Dreh- und Angelpunkt des Buches sind diesmal die Vorgänge im Vorstand der Barrington Schifffahrtgesellschaft sowie der Racheplan von Don Pedro Martinez. Letzterer unternimmt alles, um den Familien Barrington und Clifton möglichst großen Schaden zuzufügen. Dazu bringt er erst einmal wieder Alex Fisher in den Vorstand der Gesellschaft. Das war der erste Moment, in dem mir der Gedanke „Nicht schon wieder“ kam. Und dabei sollte es leider nicht bleiben. Themen, Schauplätze und Antagonisten ähnelten mir viel zu sehr dem bereits bekannten und vermisste innovative Elemente. Der Leser liest sich an Emmas Seite durch lange Verhandlungen im Vorstand, ist dabei, wenn Giles sich erneut in den Wahlkampf stürzt und beobachtet wieder den strategischen Verkauf und Ankauf großer Aktienmengen der Gesellschaft.
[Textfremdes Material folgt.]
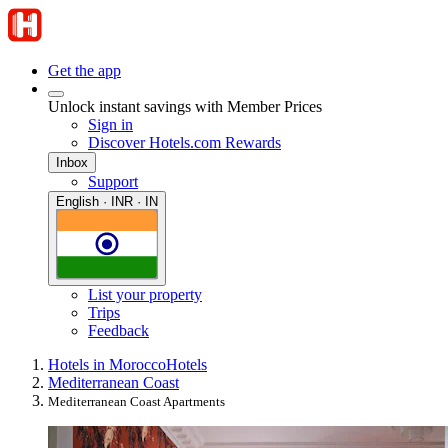
Get the app
Unlock instant savings with Member Prices
Sign in
Discover Hotels.com Rewards
Inbox
Support
English · INR · IN
List your property
Trips
Feedback
Hotels in Morocco
Hotels
Mediterranean Coast
Mediterranean Coast Apartments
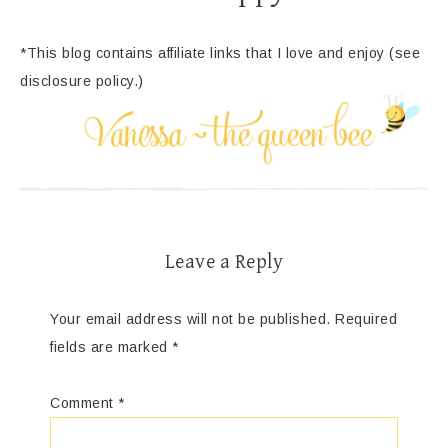
*This blog contains affiliate links that I love and enjoy (see
disclosure policy.)
Leave a Reply
Your email address will not be published.
Required
fields are marked
*
Comment
*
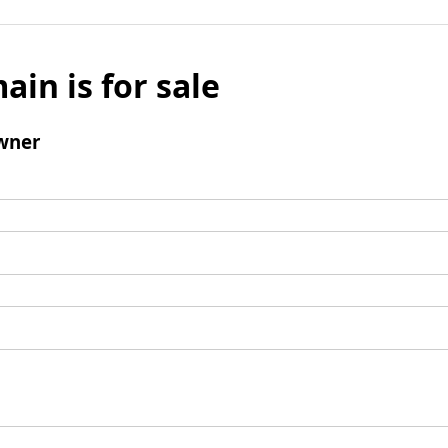
ain is for sale
wner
In der Konsequenz konnte ich diesmal einfach nicht richtig mit den Charakteren mitfühlen. Langweilige Reden werden in die Länge gezogen, emotionale Momente hingegen viel zu schnell abgehandelt. Mit dem dramatischsten Moment des Buches war ich so gar nicht einverstanden, denn er wird dem betroffenen Charakter einfach nicht gerecht und war viel zu kurz. Zudem ist der Verlauf von Situationen immer wieder ähnlich aufgebaut, sodass ich absehen konnte, worauf etwas hinausläuft und bei mir keine dauerhafte Spannung aufkommen wollte. Konnten mich die ersten Teile der Serie noch mit interessanten Themen und einer sorgfältig konstruierten Handlung überzeugen, nimmt das erzählerische Geschick inzwischen zunehmend ab.
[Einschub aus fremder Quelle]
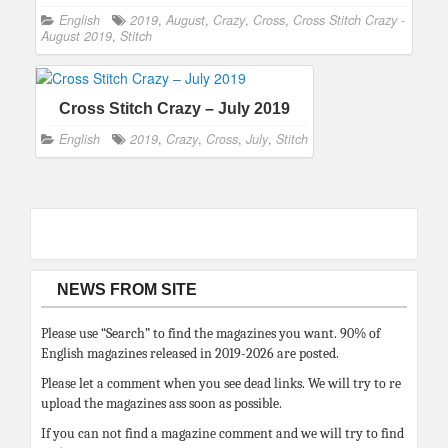
English
2019
,
August
,
Crazy
,
Cross
,
Cross Stitch Crazy -
August 2019
,
Stitch
Cross Stitch Crazy – July 2019
English
2019
,
Crazy
,
Cross
,
July
,
Stitch
NEWS FROM SITE
Please use “Search” to find the magazines you want. 90% of
English magazines released in 2019-2026 are posted.
Please let a comment when you see dead links. We will try to re
upload the magazines ass soon as possible.
If you can not find a magazine comment and we will try to find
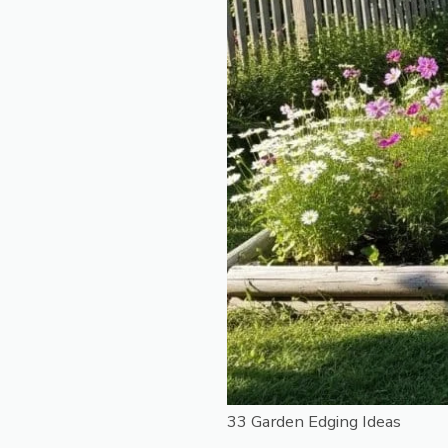
33 Garden Edging Ideas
Immerhin ein neues Element gab es, dank dem ich neugierig genug war, um das Buch weiterlesen zu wollen. Der Bankdirektor Cedrik Hardcastle wird als Konsequenz eines Zufalls Mitglied des Vorstands der Schifffahrtsgesellschaft. Zwar konnte ich seine Motivation, sich in die Geschäfte einzumischen, nicht gänzlich nachvollziehen, doch es hat mir gefallen, wie er mit seiner klugen und vorausschauenden Art bald zu einem wichtigen Unterstützer der Familien wurde. Zudem kann er ein Familienmitglied überzeugen, in seiner Bank zu arbeiten, wodurch ich Cedrik in verschiedensten Situationen kennen und schätzen lernte. Mit seiner Hilfe kommt es schließlich zu einem tollen Erfolgsmoment, der jedoch schon bald zerstört wird und für den nächsten Cliffhanger sorgt.

Fazit
Nach einem starken und dynamischen Start in die Reihe steckt der Autor leider zunehmend weniger Sorgfalt in den Aufbau seiner Geschichte. In „Im Schatten unserer Wünsche“ gab es viel zu viele Wiederholungen von Handlungselementen, und das Auftreten von Alex Fisher als Antagonist in wechselnden Funktionen kann mich nicht mehr fesseln. Der neue Charakter Cedrik Hardcastle sorgte immerhin für einige interessante Momente. Unter dem Strich hat mich das Buch jedoch enttäuscht, denn den Schwung, die intelligente Konstruktion und die Spannung der ersten Teile habe ich vergeblich gesucht.